La Drôme a un potentiel extraordinaire de plantes qui peuvent servir à la fabrication d’huiles essentielles. C’en est au point que cette activité est devenue un point fort de l’économie départementale. Un des hommes qui a joué un rôle important dans cette redécouverte est Rodolphe Balz, fondateur, dans les années 70-80 de Sanoflore, à Gigors et Lozeron, puis de l’IRIS à Eygluy.  Dans un premier film, il décrit la richesse médicinale des plantes. Toute la vallée de la Gervanne a connu Sanoflore, entreprise spécialisée dans la production d’huiles essentielles qui fut une bénédiction pour l’emploi local et pour bien des paysans. En voici, dans un second film, Rodolphe Balz qui raconte toute cette aventure.

Films à visionner sur le site des productions de vidéos Val de Drôme.

 

Au milieu des plantes sauvages

Emission « Le temps d’un bivouac, radio France Inter, 04. 08. 2017

Cueillette des plantes sauvages avec François Couplan. Spécialiste des utilisations traditionnelles des plantes sauvages et cultivées, qu’il a étudiées sur les cinq continents, l’ethnobotaniste nous délivrera les secrets et les vertus de ces végétaux injustement délaissés.

A (ré) écouter ici.

Santé des plantes : de l’observation au diagnostic

MOOC, Agrocampus Ouest, 15 septembre 2017

La suppression prochaine des produits phytosanitaires de synthèse pour les Jardins, Espaces Végétalisés et Infrastructures (JEVI) dont font partie les jardins amateurs, impose un accompagnement des utilisateurs. Ces produits peuvent être remplacés par des techniques dites « alternatives ». Ces techniques sont propres à chaque bioagresseur pour une période donnée. Il est donc primordial de savoir reconnaitre les bioagresseurs et autres causes de désordre affectant la santé et le développement des plantes pour viser au plus juste.
Ce MOOC donne toutes les clefs pour passer d’une simple observation au diagnostic, afin d’identifier précisément les causes de désordre affectant la santé des plantes : comprendre le fonctionnement des plantes, connaitre et identifier les principaux ravageurs et maladies des plantes.

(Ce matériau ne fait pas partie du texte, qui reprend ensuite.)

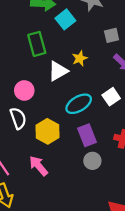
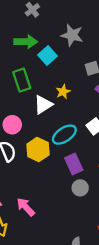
yellow hexagon: (48, 131) -> (38, 149), moved
pink arrow: (38, 166) -> (26, 207), moved

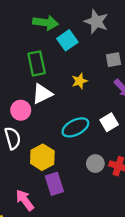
white triangle: (43, 105) -> (42, 94), moved
yellow hexagon: (38, 149) -> (42, 157), moved
purple rectangle: (74, 164) -> (54, 184), moved
gray circle: (80, 188) -> (95, 164), moved

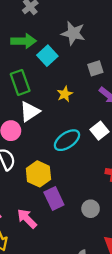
gray circle: (95, 164) -> (91, 209), moved

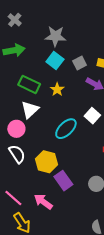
cyan square: (47, 56) -> (55, 60), moved
green rectangle: (20, 82) -> (29, 84), moved, turned -35

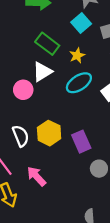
cyan ellipse: (66, 129) -> (79, 83), moved
white semicircle: (17, 154) -> (21, 136), moved
purple rectangle: (63, 181) -> (81, 142), moved

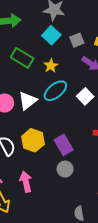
white triangle: (42, 72) -> (28, 101), moved
gray circle: (99, 169) -> (65, 169), moved
pink arrow: (36, 176) -> (26, 182), turned 36

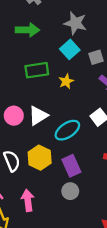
green rectangle: (22, 58) -> (37, 70), turned -45
cyan ellipse: (55, 91) -> (67, 130), moved

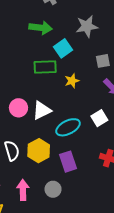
gray star: (75, 23) -> (87, 26), turned -30
cyan square: (70, 49) -> (63, 48), moved
gray circle: (70, 191) -> (53, 189), moved

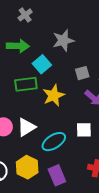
yellow star: (72, 81) -> (54, 95), size x1.5
white square: (99, 118) -> (84, 130), turned 35

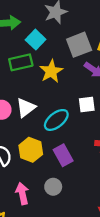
gray square: (82, 73) -> (79, 45), size x1.6

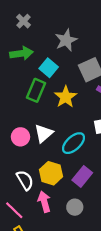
green rectangle: (21, 62) -> (36, 90), turned -50
purple rectangle: (63, 155) -> (82, 176), turned 72
pink arrow: (22, 193) -> (44, 202), moved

Ce MOOC se déroulera sur 6 semaines, au cours desquelles vous découvrirez diverses vidéos.
Un questionnaire à choix multiple (QCM) d’évaluation portant sur les éléments clés à retenir sera proposé lors des semaines 2, 3, 4 et 5. Ils permettront de valider votre compréhension des diverses vidéos, vous permettant ainsi de revenir sur certaines si besoin.
En fin de dernière semaine, une étude de cas finale, corrigée par les pairs, vous permettra de mettre en pratique la démarche de diagnostic que vous aurez acquis au cours des 6 semaines de vidéos.

Aucun prérequis scolaire n’est nécessaire. Ce MOOC s’adresse :
Aux personnes curieuses et intéressées par les questions environnementales et/ou engagées dans sa préservation ; Aux utilisateurs de produits phytosanitaires qui souhaitent mettre en place des techniques de protection des plantes plus respectueuses de l’environnement ;
Aux particuliers, jardiniers amateurs, élèves et étudiants souhaitant acquérir des connaissances.

Informations sur FUN.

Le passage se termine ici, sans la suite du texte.